We're now ready to crack our luggage knapsack problem.

## Iterative approach and PostgreSQL recursive CTEs

There are multiple ways of solving the knapsack problem. One of them is to replicate in PostgreSQL what you would do in a trial & error case: you pick one item, add it to the luggage, then pick another item and add it, going on like that until the suitcase is full. Once no more items can fit in, you sum all the values of the inserted items and take note of the list. Then you empty the luggage and start from scratch again, trying to make sure you don't end up with the same sequence of items just in a different order.

When all the possible item combinations have been checked, you can then select the one with maximum value. It's a long and error prone process, but luckily, computers can handle it for us.

The above process defines the steps we need to perform to find all the combinations:

1. Select one random item from `inventory`.
2. Add it to the `picked_items` list and store the item cost
3. Select another item from `inventory`, making sure that: a. it wasn't already in the `picked_items` list and b. the `weight` of the current item plus the `total_weight` of all the items in the `picked_items` list is less or equal to the maximum allowed weight
4. Add the new item in the `picked_items` list
5. Add the item `weight` to the `total_weight`
6. Go back to step #3 until `inventory` contains new items satisfying conditions a and b.

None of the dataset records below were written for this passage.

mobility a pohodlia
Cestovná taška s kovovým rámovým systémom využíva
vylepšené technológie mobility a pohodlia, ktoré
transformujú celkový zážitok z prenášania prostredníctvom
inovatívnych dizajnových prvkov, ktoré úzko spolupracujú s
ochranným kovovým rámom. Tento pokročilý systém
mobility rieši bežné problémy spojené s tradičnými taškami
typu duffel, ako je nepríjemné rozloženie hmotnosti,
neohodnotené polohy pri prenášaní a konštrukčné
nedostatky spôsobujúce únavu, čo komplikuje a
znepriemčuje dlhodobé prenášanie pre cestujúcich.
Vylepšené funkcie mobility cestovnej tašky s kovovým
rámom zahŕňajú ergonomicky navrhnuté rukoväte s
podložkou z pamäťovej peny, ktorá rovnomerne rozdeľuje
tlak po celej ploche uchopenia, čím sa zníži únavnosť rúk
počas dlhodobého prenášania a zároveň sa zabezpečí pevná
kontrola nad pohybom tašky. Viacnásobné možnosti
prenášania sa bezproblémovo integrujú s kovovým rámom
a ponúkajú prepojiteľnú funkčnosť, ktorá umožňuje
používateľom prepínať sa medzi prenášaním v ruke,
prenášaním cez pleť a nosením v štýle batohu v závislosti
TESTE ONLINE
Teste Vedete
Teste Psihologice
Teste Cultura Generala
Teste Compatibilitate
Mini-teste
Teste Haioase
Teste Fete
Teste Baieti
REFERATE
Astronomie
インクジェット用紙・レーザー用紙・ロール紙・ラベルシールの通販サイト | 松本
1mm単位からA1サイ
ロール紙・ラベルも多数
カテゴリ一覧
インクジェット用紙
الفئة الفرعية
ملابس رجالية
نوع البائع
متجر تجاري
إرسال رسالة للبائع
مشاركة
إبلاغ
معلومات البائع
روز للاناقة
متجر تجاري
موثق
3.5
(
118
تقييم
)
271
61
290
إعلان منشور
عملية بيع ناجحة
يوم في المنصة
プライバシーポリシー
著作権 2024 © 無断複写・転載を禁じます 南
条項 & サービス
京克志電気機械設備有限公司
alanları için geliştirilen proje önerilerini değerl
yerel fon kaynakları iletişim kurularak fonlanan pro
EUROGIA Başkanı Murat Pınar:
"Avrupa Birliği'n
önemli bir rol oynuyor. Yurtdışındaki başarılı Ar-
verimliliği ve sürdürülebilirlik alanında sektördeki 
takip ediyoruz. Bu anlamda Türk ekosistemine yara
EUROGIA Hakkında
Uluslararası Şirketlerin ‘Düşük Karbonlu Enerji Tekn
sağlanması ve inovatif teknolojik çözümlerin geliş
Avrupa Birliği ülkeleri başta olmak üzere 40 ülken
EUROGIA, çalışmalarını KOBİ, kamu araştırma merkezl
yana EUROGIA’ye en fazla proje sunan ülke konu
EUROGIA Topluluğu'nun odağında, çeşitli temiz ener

We can spot an iterative pattern here of sequential queries against the `inventory` table. How can we map it into PostgreSQL? We want to perform select statements against the `inventory` table for a variable number of iterations (the list of `picked_items` can have different sizes). We need a way to recursively call the select statement: here is were PostgreSQL recursive CTEs shine, since they allow the creation of queries that can reference their own output.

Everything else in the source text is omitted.